Professional model Anna Gavva began fighting for models’ rights after one of her colleagues was dismissed by a fashion week organizer last May. The model protested against being asked to work during the hours of the country-wide curfew set in place as a result of the COVID-19 pandemic; and asked the employer to provide her and her colleagues with transportation. Models had encountered problems before, but had been afraid to raise their voices without support from their co-workers. “Several girls decided to jointly protect models’ rights, but we needed to create a platfor,” says Anna, who established and heads the Models’ Trade Union to tackle this issue. “It was quite a difficult thing for us to do, but several organizations offered their help and things got much easier.”
“So, we set up the trade union and decided to hold a press conference and invite designers and Fashion Week organizers to discuss our concerns, but they were not ready for the conversation,” she says, adding that they intensified their efforts and involved respective state institutions, including the labour inspectorate, to inspect several modelling agencies. “Violations were revealed in all the agencies. Now we are awaiting the inspection reports and hope that the situation will improve,” Anna says, noting that constructive dialogue between the parties involved should be continued in order to achieve their goal.
“We didn’t know our rights, and didn’t realize that employers had violated them. Now we’re trying to save young models from going down the same road. We want to help them get the right perception of the existing challenges, know their rights and the situation in the fashion industry, and know how important it is to fight for their rights,” Anna says.
As a result of cooperation with the Georgian Trade Union Confederation (GTUC), the models received funding from the Job Equality: Equal, Inclusive & Safe Work Place in Georgia project funded by the EU, and used the funds to organize a press conference and present their trade union, and recruiting more models to fight for their rights.

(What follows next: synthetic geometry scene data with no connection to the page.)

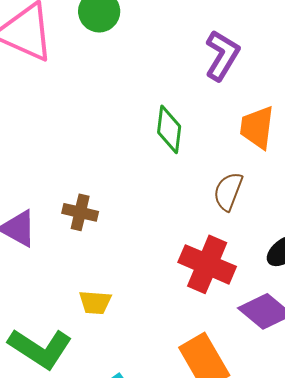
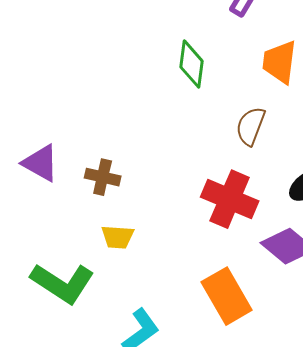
brown cross: (80, 212) -> (103, 177), moved

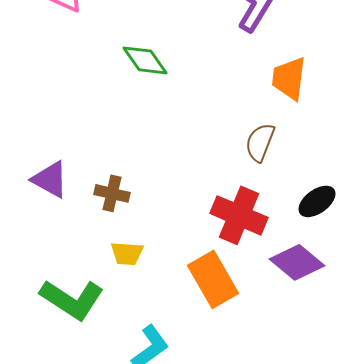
green diamond: (192, 64) -> (145, 60), moved, turned -42
orange rectangle: (227, 296) -> (213, 279), moved

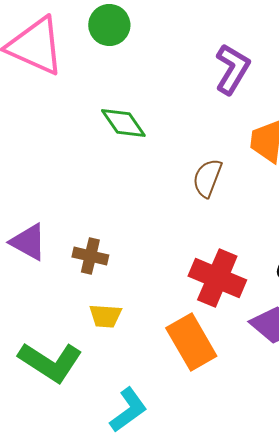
brown semicircle: (260, 142) -> (207, 178), moved

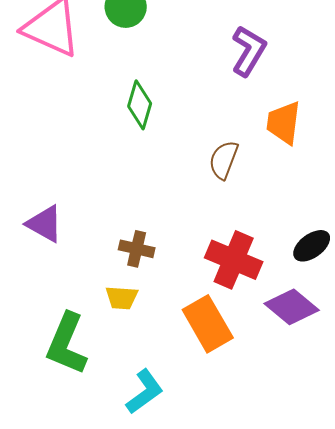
green diamond: (123, 123) -> (140, 105), turned 51
brown cross: (90, 256) -> (137, 249), moved
green L-shape: (50, 362) -> (67, 344), turned 80

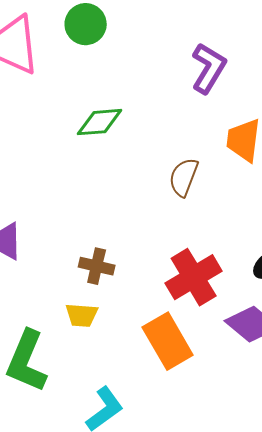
green diamond: (140, 105) -> (100, 122), turned 69
red cross: (234, 260) -> (194, 277), turned 36

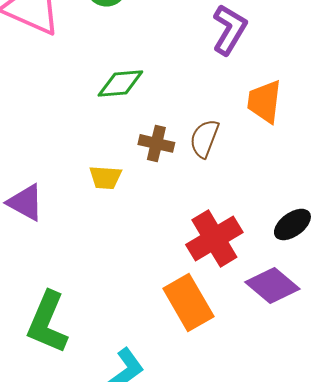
brown cross: (97, 266) -> (156, 143), moved
yellow trapezoid: (82, 315) -> (105, 177), moved

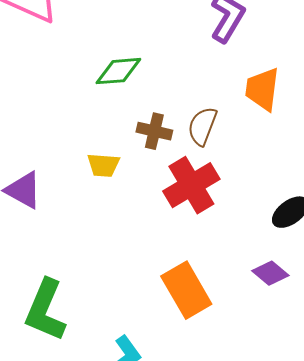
red cross: (214, 238) -> (191, 185), moved
purple diamond: (272, 285) -> (270, 273), size x0.7

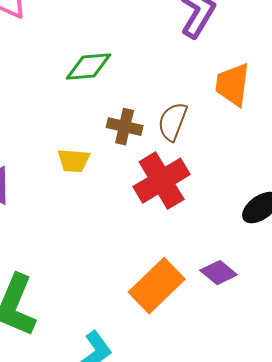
purple diamond: (270, 273) -> (219, 273), moved
orange rectangle: (186, 290) -> (157, 286), turned 76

“I can’t remember any model turning to GTUC before. They never realized they could fight for their rights, but after they learnt about the union, many asked for help in defending their rights,” recalls Raisa Liparteliani, deputy chair of GTUC. According to her, many models had oppressive labor contracts. “Our efforts haven’t been wasted, and employers revised the contracts bringing them in line with the law. The contracts now offer fairer terms and include termination clauses, so that the models can revoke them without being penalized. That’s why dialogue always makes sense, and we expect even more changes in the future,” she adds.
Although employers were disappointed with the courageous acts of Anna and her colleagues, and many agencies refused to cooperate with them, Anna believes that the struggle was worth it and existing problems can be solved through a constructive dialogue. While their opponents prepare for the dialogue, the models plan for raising awareness and inspiring other models to fight for their labor rights.